Si le livre de Bruno Sourdin nous interpelle, c’est qu’il invite à sonder le mystère du monde sensible. Que l’on soit à Madras, à Brocéliande ou dans la gare de Rennes. C’est, aussi, parce qu’il prend ses distances, à la manière des poètes de la Beat, avec toutes les turpitudes de notre époque. "Aujourd’hui, tout le monde se tait / Les jours radotent / La télé beugle".
Ainsi peut-on s’approcher de l’Inde avec lui, comme le fit en d’autres temps Herman Hesse, cité en exergue du recueil. Dans son livre Siddharta (1992), inspiré par l’Inde, le célèbre écrivain germano-suisse jetait un pont entre les cultures et cherchait un point de convergence pour les hommes. Bruno Sourdin révèle qu’il est aussi, dans la soumission au temps qui passe, à la recherche d’un ailleurs possible."Garde ta mélancolie à jamais / Laisse le bon temps rouler". Il termine même son recueil par une forme de haïku, au ton réjouissant. "Ah, la nuit sans sommeil / avec mon sac à dos, quel bonheur / Sur la route de Pondichéry".
Pierre Tanguy


                                                          *


Darshan
Voici le secret le plus haut.
Voici la foudre du ciel.
Voici les dieux violents de l’orage.
Voici les corps décapités et les visages ravagés.
Voici l’Un éternel qui se transforme.
Voici une bougie dans la nuit.
Voici les gardiens du monde.
Voici Hazel et Mister Bo,
Vieil Ange Minuit et la nonne tibétaine.
Hazel chante en robe blanche.
Mister Bo rugit dans un un fracas de cymbales.
Des rides creusent son front.
Il ouvre des yeux étonnés.
Il tremble de colère.
Il tient une carte à la main.
Bombay.
Calcutta.
Madras.
Pondichéry.
Ce qui s’est joué se rejoue sans cesse.
Ne vous attachez pas, ne vous arrêtez pas.
Il tremble de colère
Mais lad douceur de sa voix me dit d’espérer.
J’ai sa vision bénie.
Je sors de ma torpeur.
Je ferme les yeux.
Une voix me submerge.
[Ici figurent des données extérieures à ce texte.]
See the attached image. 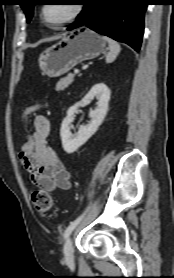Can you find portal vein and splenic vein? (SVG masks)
<instances>
[{
	"mask_svg": "<svg viewBox=\"0 0 174 278\" xmlns=\"http://www.w3.org/2000/svg\"><path fill=\"white\" fill-rule=\"evenodd\" d=\"M74 73H75V74L79 73V69H75V70H74Z\"/></svg>",
	"mask_w": 174,
	"mask_h": 278,
	"instance_id": "18ae733b",
	"label": "portal vein and splenic vein"
}]
</instances>
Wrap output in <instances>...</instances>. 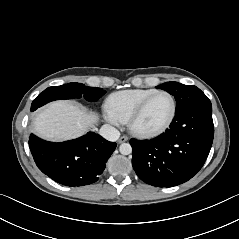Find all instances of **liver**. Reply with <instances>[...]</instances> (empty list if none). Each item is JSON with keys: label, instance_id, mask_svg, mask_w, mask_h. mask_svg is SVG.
<instances>
[{"label": "liver", "instance_id": "liver-1", "mask_svg": "<svg viewBox=\"0 0 239 239\" xmlns=\"http://www.w3.org/2000/svg\"><path fill=\"white\" fill-rule=\"evenodd\" d=\"M97 120V113H87L78 104L55 101L36 115L33 120V131L47 140H68L94 128Z\"/></svg>", "mask_w": 239, "mask_h": 239}]
</instances>
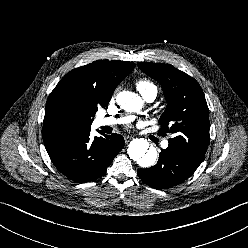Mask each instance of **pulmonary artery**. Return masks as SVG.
<instances>
[{
  "label": "pulmonary artery",
  "mask_w": 248,
  "mask_h": 248,
  "mask_svg": "<svg viewBox=\"0 0 248 248\" xmlns=\"http://www.w3.org/2000/svg\"><path fill=\"white\" fill-rule=\"evenodd\" d=\"M145 101L147 102H153L157 96V89L153 88L146 92L144 95H142ZM132 118L131 117H123V118H112V117H99L96 119V125L98 127L102 126H111V125H116L119 123H126L130 121ZM168 141H163L162 142V147L167 148L168 147Z\"/></svg>",
  "instance_id": "e3ab8cb5"
}]
</instances>
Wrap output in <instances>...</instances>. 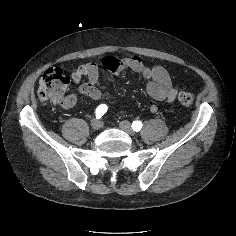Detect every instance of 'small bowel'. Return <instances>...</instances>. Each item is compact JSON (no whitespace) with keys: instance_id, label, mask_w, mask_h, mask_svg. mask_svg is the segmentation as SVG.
Instances as JSON below:
<instances>
[{"instance_id":"1","label":"small bowel","mask_w":236,"mask_h":236,"mask_svg":"<svg viewBox=\"0 0 236 236\" xmlns=\"http://www.w3.org/2000/svg\"><path fill=\"white\" fill-rule=\"evenodd\" d=\"M103 66L114 76L120 75L125 70H132L140 74L147 82L146 90L151 98L156 101L172 103L177 95L178 88L174 84L172 76L162 66L150 67L138 56H128L122 59L115 57H104ZM71 78L78 84V93L90 97L93 100L102 98L101 91L97 88L99 79V67L94 62L78 66L72 73ZM85 79L86 81H83ZM77 101L76 95L65 98L62 105L64 108H71ZM151 113L158 111V106L152 104L149 107Z\"/></svg>"}]
</instances>
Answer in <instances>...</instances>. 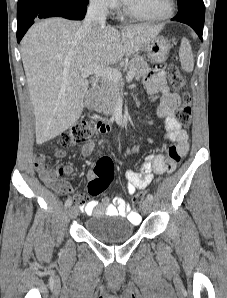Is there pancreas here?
<instances>
[{
    "label": "pancreas",
    "instance_id": "obj_1",
    "mask_svg": "<svg viewBox=\"0 0 227 298\" xmlns=\"http://www.w3.org/2000/svg\"><path fill=\"white\" fill-rule=\"evenodd\" d=\"M149 70L146 61L140 56L134 57L128 64L125 65L124 71L134 73L136 80H139ZM120 86L114 81L103 79L101 86L97 89V106L95 111L105 115L112 114L120 96Z\"/></svg>",
    "mask_w": 227,
    "mask_h": 298
}]
</instances>
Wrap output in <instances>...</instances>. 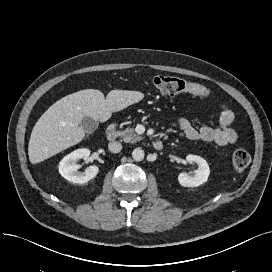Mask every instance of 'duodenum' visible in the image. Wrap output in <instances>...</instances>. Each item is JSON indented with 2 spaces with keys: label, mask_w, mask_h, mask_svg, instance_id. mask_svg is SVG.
<instances>
[{
  "label": "duodenum",
  "mask_w": 272,
  "mask_h": 272,
  "mask_svg": "<svg viewBox=\"0 0 272 272\" xmlns=\"http://www.w3.org/2000/svg\"><path fill=\"white\" fill-rule=\"evenodd\" d=\"M106 137L109 141H114L117 138V128L115 124H111L106 132ZM153 148L155 150H162L163 149V143L160 140L153 142Z\"/></svg>",
  "instance_id": "1"
}]
</instances>
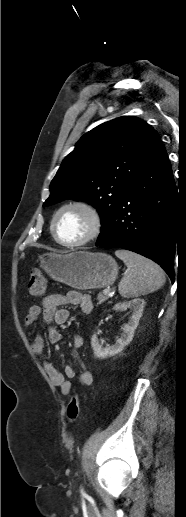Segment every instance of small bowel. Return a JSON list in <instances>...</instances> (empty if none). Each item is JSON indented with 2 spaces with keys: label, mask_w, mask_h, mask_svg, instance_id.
Wrapping results in <instances>:
<instances>
[{
  "label": "small bowel",
  "mask_w": 186,
  "mask_h": 517,
  "mask_svg": "<svg viewBox=\"0 0 186 517\" xmlns=\"http://www.w3.org/2000/svg\"><path fill=\"white\" fill-rule=\"evenodd\" d=\"M65 305H78L82 312L90 313L93 309L91 297L77 291H71L66 294H53L43 298L40 304L32 305L24 319L25 327H30L43 315L45 321L54 322L56 324H64L70 317L68 309L63 308ZM62 335L55 327L48 329V341L52 344L60 342ZM83 338L80 335H74L72 339V355L78 360V349L83 346ZM33 352L37 355L44 353L45 344L41 335H36L32 341ZM44 369L54 386L60 388L63 395H69L72 391V380L78 381L89 386L93 382L92 373L82 365L81 372L77 375L75 369L71 365L64 367V374L60 373L52 363L44 362Z\"/></svg>",
  "instance_id": "1"
}]
</instances>
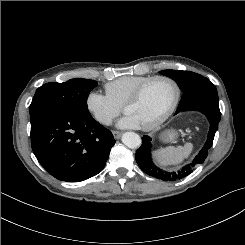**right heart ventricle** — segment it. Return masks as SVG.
Instances as JSON below:
<instances>
[{
    "instance_id": "obj_1",
    "label": "right heart ventricle",
    "mask_w": 245,
    "mask_h": 245,
    "mask_svg": "<svg viewBox=\"0 0 245 245\" xmlns=\"http://www.w3.org/2000/svg\"><path fill=\"white\" fill-rule=\"evenodd\" d=\"M150 76H122L105 85L106 95L117 105L123 106L133 91Z\"/></svg>"
}]
</instances>
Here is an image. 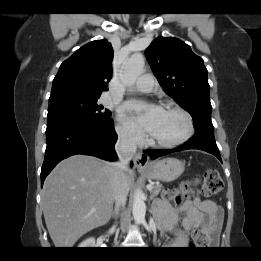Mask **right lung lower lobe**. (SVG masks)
<instances>
[{"mask_svg":"<svg viewBox=\"0 0 261 261\" xmlns=\"http://www.w3.org/2000/svg\"><path fill=\"white\" fill-rule=\"evenodd\" d=\"M47 147L41 170V185L61 160L75 154H87L115 160L117 134L113 120L62 119L47 123Z\"/></svg>","mask_w":261,"mask_h":261,"instance_id":"1","label":"right lung lower lobe"}]
</instances>
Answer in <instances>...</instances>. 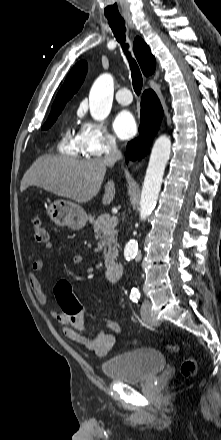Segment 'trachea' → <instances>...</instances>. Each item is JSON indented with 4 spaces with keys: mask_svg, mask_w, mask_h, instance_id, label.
I'll list each match as a JSON object with an SVG mask.
<instances>
[{
    "mask_svg": "<svg viewBox=\"0 0 221 440\" xmlns=\"http://www.w3.org/2000/svg\"><path fill=\"white\" fill-rule=\"evenodd\" d=\"M107 19L114 33V36L116 37L117 41L121 44L122 49L129 60L130 69L132 72L133 88L135 93L139 95L141 93L143 79L140 70L138 68V65L136 64L135 60L130 57V54L128 52L129 45L125 43V31H126L125 21L123 18H115V17H108Z\"/></svg>",
    "mask_w": 221,
    "mask_h": 440,
    "instance_id": "obj_1",
    "label": "trachea"
}]
</instances>
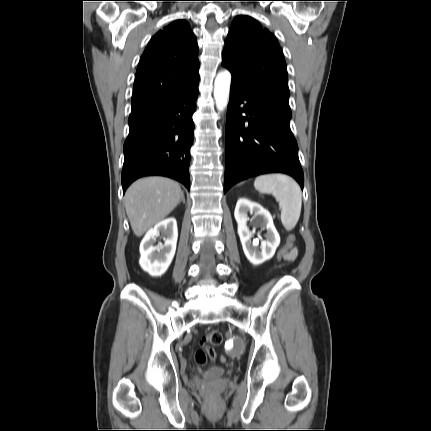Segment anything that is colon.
<instances>
[{
    "instance_id": "colon-1",
    "label": "colon",
    "mask_w": 431,
    "mask_h": 431,
    "mask_svg": "<svg viewBox=\"0 0 431 431\" xmlns=\"http://www.w3.org/2000/svg\"><path fill=\"white\" fill-rule=\"evenodd\" d=\"M295 241H296V237L294 235H290L287 238V242H286V245L283 248V250L278 249L276 251V255L274 257L275 260L278 262L283 261V254L287 253V248H292V247H290V242H295ZM222 341H223V336L219 330H217V329L210 330L205 336V342L201 344L199 350L196 353V361L199 364H204L206 362L207 358H210V359H212V363H215L216 362V359H215L216 352H215V349L213 347L221 345ZM221 362L226 363V355L225 354H222Z\"/></svg>"
}]
</instances>
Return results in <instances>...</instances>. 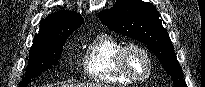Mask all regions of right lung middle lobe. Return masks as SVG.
<instances>
[{
	"label": "right lung middle lobe",
	"mask_w": 205,
	"mask_h": 87,
	"mask_svg": "<svg viewBox=\"0 0 205 87\" xmlns=\"http://www.w3.org/2000/svg\"><path fill=\"white\" fill-rule=\"evenodd\" d=\"M67 37L34 42L29 53L25 77L19 87L26 86L30 79L57 65Z\"/></svg>",
	"instance_id": "right-lung-middle-lobe-1"
}]
</instances>
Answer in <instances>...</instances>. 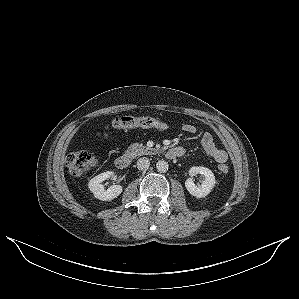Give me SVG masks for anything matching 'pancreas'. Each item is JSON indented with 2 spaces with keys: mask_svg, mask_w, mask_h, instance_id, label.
I'll list each match as a JSON object with an SVG mask.
<instances>
[{
  "mask_svg": "<svg viewBox=\"0 0 299 299\" xmlns=\"http://www.w3.org/2000/svg\"><path fill=\"white\" fill-rule=\"evenodd\" d=\"M154 150L155 149L144 146L143 144L133 143L128 147L127 153L132 157H137L152 154V151Z\"/></svg>",
  "mask_w": 299,
  "mask_h": 299,
  "instance_id": "1",
  "label": "pancreas"
}]
</instances>
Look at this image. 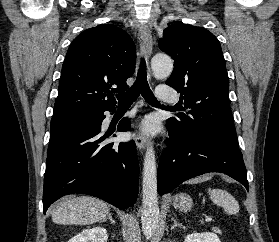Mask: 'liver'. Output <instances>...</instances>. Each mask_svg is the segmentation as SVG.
<instances>
[{
    "label": "liver",
    "instance_id": "liver-1",
    "mask_svg": "<svg viewBox=\"0 0 279 242\" xmlns=\"http://www.w3.org/2000/svg\"><path fill=\"white\" fill-rule=\"evenodd\" d=\"M202 179H196L197 182ZM109 214L107 204L89 196L66 197L53 212L52 221L64 225H85L104 221Z\"/></svg>",
    "mask_w": 279,
    "mask_h": 242
}]
</instances>
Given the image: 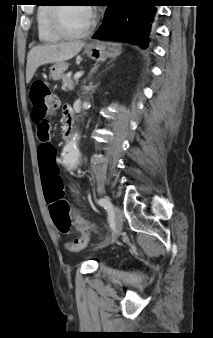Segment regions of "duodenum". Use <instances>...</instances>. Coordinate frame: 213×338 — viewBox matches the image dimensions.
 Here are the masks:
<instances>
[{
  "label": "duodenum",
  "instance_id": "1",
  "mask_svg": "<svg viewBox=\"0 0 213 338\" xmlns=\"http://www.w3.org/2000/svg\"><path fill=\"white\" fill-rule=\"evenodd\" d=\"M75 128V118L73 117V115H69L68 119L66 120V122L63 125V135L67 136L69 134H71L73 132Z\"/></svg>",
  "mask_w": 213,
  "mask_h": 338
}]
</instances>
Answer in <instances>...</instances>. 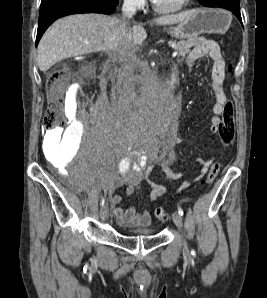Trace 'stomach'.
I'll list each match as a JSON object with an SVG mask.
<instances>
[{
    "label": "stomach",
    "mask_w": 267,
    "mask_h": 298,
    "mask_svg": "<svg viewBox=\"0 0 267 298\" xmlns=\"http://www.w3.org/2000/svg\"><path fill=\"white\" fill-rule=\"evenodd\" d=\"M189 15L167 32L177 39H186L201 33L225 34L232 21L231 14L218 8H203L188 11Z\"/></svg>",
    "instance_id": "obj_1"
}]
</instances>
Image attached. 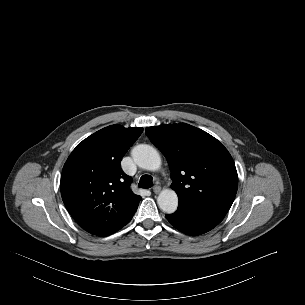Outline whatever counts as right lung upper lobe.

Fulgurante.
Une porte que l’on ouvre.
Un instant furtif.
Une paix immobile.
J’habite le silence maintenant.
C’est cela, la miséricorde de l’Inde.
J’ai hâte d’être seul, de reprendre mon souffle.
Je suis ma route.
Je m’enfonce à tâtons.
Je m’égare
Sans bruit dans la nuit du monde.


*

Enigmes
La force de l'esprit.
Des pierres qui volent.
Une momie qui danse. Bleue de rage.
Les yeux fermés dans un labyrinthe de machines.
La vie bascule.

L'agonie de Hazel.
Une nonne tibétaine scalpée et hurlant dans le désert.
Mister Bo s'effondrant sous une pluie battante.
Enigmes.
Sarasvati. Tout est poésie.   


*

Laisse le bon temps rouler
Pupilles brillantes
L’enfant bleu
Tremblant dans cette bonne nuit.
Laisse le bon temps rouler. 
Pulsations.
Ragas furieux
Sous mes paupières fermées.
Laisse le bon temps rouler. 
Hommes-oiseaux déguenillés
Et le vieux vent vomissant
Le spectre blessé de la ville.
Laisse le bon temps rouler. 
La mousson arrive
Dans son wagon de crânes
Toujours et à jamais.
Laisse le bon temps rouler. 
Litanies des visages grimaçants
Soufflant leurs chagrins familiers.
Donne-moi la vie que j’aime.
Laisse le bon temps rouler. 
Vieil Ange Minuit traînant au lit.
Ses gopis l’attendent en secret
Dans la salle des machines.
Laisse le bon temps rouler. 
Et toi, vieux frère corbeau,
Vieux flâneur de l’âme, je t’en supplie,
Garde ta mélancolie à jamais.
Laisse le bon temps rouler.


*

Frère corbeau
Je cherche un roi qui roule chaque matin dans la neige fraîche.
Je cherche un roi qui vole, glisse, s’abandonne
Et ne s’essouffle pas,
Qui vit parmi les morts en plein vent, parle aux vivants
Et prend toute sa place,
Qui se pose sur tant d’arbres où il n’habitera jamais.
Je cherche de dernier roi pauvre, œil ébloui, éclat de rires
Et cœur profond
Dans le vent froid entre les tours de la ville.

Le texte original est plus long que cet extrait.